**Aim of the task**
Beginning with the line containing "Английский язык", give every line again exactly as it is, ending with the last line of the entries.
━━━ Information
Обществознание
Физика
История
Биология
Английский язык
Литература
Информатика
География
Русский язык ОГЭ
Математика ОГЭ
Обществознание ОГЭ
━━━━━━
**Reply to the exercise**
Английский язык
Литература
Информатика
География
Русский язык ОГЭ
Математика ОГЭ
Обществознание ОГЭ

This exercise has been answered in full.